Tyler Eugene Nordgren (November 18, 1969) is an astronomer and professor of physics at the University of Redlands.

==Education==
Nordgren earned a B.A. in physics from Reed College and an M.S. and Ph.D. in astronomy from Cornell University.

==Research==
Before joining the University of Redlands in 2001, Nordgren was an astronomer at the United States Naval Observatory Flagstaff Station and Lowell Observatory.

In 2004, with six other astronomers and artists, Nordgren helped develop MarsDials, functioning sundials that NASA's Spirit, Opportunity, and Curiosity rovers carried with them to Mars.

Nordgren also designed the giant sundial that resides on the wall of Appleton Hall at the University of Redlands and is accurate within 10 minutes.

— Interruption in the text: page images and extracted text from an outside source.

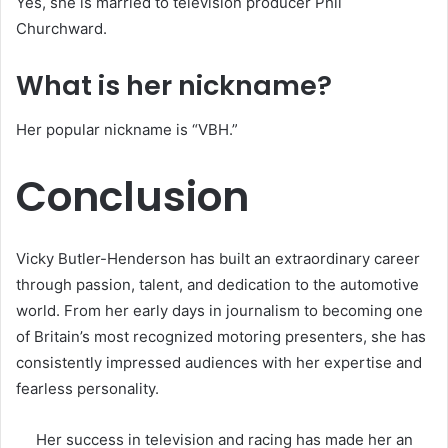
Yes, she is married to television producer Phil
Churchward.
What is her nickname?
Her popular nickname is “VBH.”
Conclusion
Vicky Butler-Henderson has built an extraordinary career
through passion, talent, and dedication to the automotive
world. From her early days in journalism to becoming one
of Britain’s most recognized motoring presenters, she has
consistently impressed audiences with her expertise and
fearless personality.
Her success in television and racing has made her an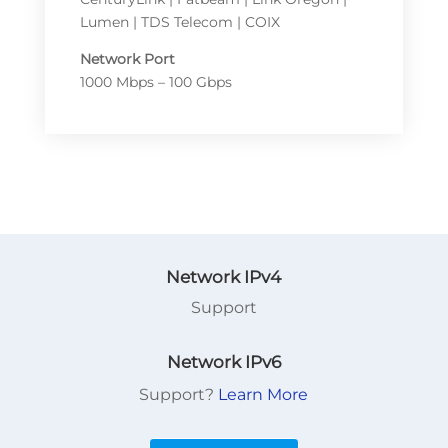
Lumen | TDS Telecom | COIX
Network Port
1000 Mbps – 100 Gbps
Network IPv4
Support
Network IPv6
Support?
Learn More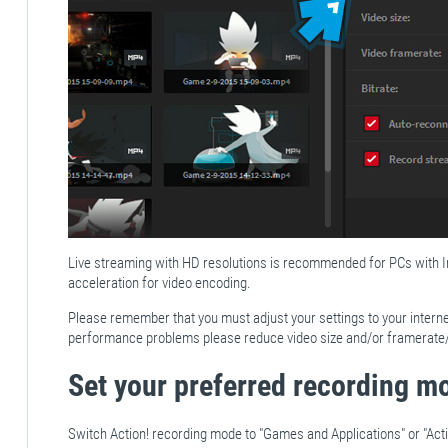
Live streaming with HD resolutions is recommended for PCs with
acceleration for video encoding.
Please remember that you must adjust your settings to your intern
performance problems please reduce video size and/or framerate/b
Set your preferred recording m
Switch Action! recording mode to "Games and Applications" or "Acti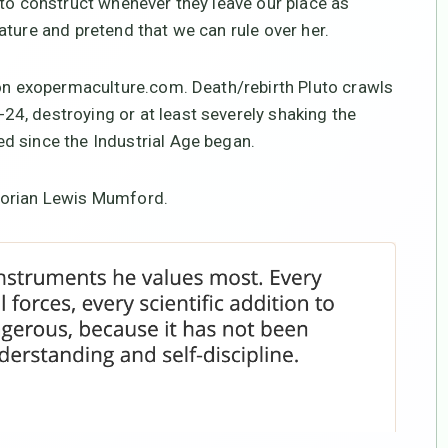
 to construct whenever they leave our place as
ature and pretend that we can rule over her.
 on exopermaculture.com. Death/rebirth Pluto crawls
4, destroying or at least severely shaking the
d since the Industrial Age began.
torian Lewis Mumford.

For the past five years, Nordgren has been traveling around the U.S. to educate the public about what eclipses are and how the opportunity to see the total solar eclipse on August 21, 2017 should not be missed. More of Nordgren's research on eclipses can be found in his most recent book Sun Moon Earth: The History of Solar Eclipses from Omens of Doom to Einstein and Exoplanets (Basic Books, 2016).

==Collaboration with U.S. National Park Service==
Nordgren has been a member of the National Park Service Night Sky Team since 2007, working with the U.S. National Park Service to protect the night skies and promote astronomy education in U.S. national parks.

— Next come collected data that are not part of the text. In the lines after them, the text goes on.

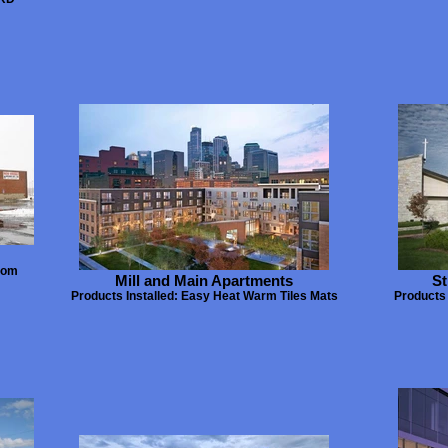
tom
Mill and Main Apartments
St
Products Installed: Easy Heat Warm Tiles Mats
Products 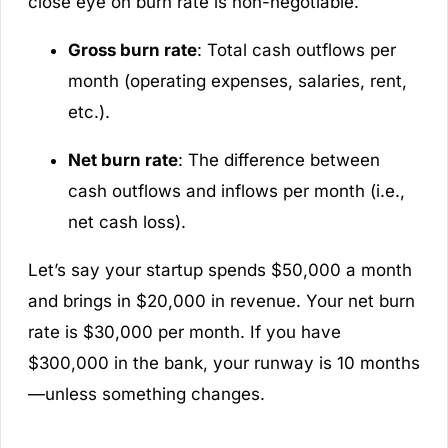
close eye on burn rate is non-negotiable.
Gross burn rate
: Total cash outflows per
month (operating expenses, salaries, rent,
etc.).
Net burn rate
: The difference between
cash outflows and inflows per month (i.e.,
net cash loss).
Let’s say your startup spends $50,000 a month
and brings in $20,000 in revenue. Your net burn
rate is $30,000 per month. If you have
$300,000 in the bank, your runway is 10 months
—unless something changes.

Nordgren has helped document the parks' night skies with photography that has been on display in galleries from New York City to Flagstaff, Arizona, and is on display in a number of national parks. The Acadia Night Sky Festival has featured many of his photographs. Nordgren has also developed a poster campaign in conjunction with the National Park Service to “See the Milky Way” in America’s parks where “Half the Park is After Dark.”

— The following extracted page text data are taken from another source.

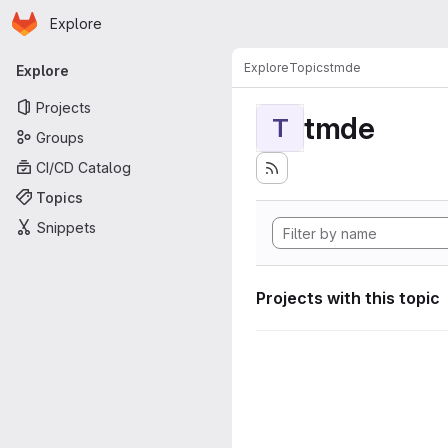
Homepage
Skip to main content
Explore
Primary navigation
Explore
Topics
tmde
Explore
Projects
tmde
T
Groups
CI/CD Catalog
Topics
Snippets
Projects with this topic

His 2010 book Stars Above, Earth Below: A Guide to Astronomy in the National Parks (Praxis, 2010) was published as a way to spread the message of the importance of protecting the night sky.

==Professional affiliations==
Nordgren was elected to the board of directors of the International Dark-Sky Association (IDA) in 2011. He is also a member of the American Astronomical Society.

==Selected publications==
- Nordgren, T. E., Sun Moon Earth: The History of Solar Eclipses from Omens of Doom to Einstein and Exoplanets, 2016. (Named "One of Amazon's Best Science Books of 2016")
- Nordgren, T. E., Stars Above, Earth Below: A Guide to Astronomy in the National Parks, 2010 (Springer).
- Nordgren, T. E., Lane, B. F., Hindsley, R. B., and Kervella, P., "Calibration of the Barnes–Evans Relation Using Interferometric Observations of Cepheids", The Astronomical Journal, 123, 3380, 2002.
- Nordgren, T. E., Sudol, J. J., and Mozurkewich, D., "Comparison of Stellar Angular Diameters from the NPOI, the Mark III Optical Interferometer, and the Infrared Flux Method", The Astronomical Journal, 122, 2707, 2001.
- Nordgren, T. E., and NPOI Collaboration, "Stellar Angular Diameters of Late–Type Giants and Supergiants Measured with the Navy Prototype Optical Interferometer", The Astronomical Journal, 118, 3032, 1999.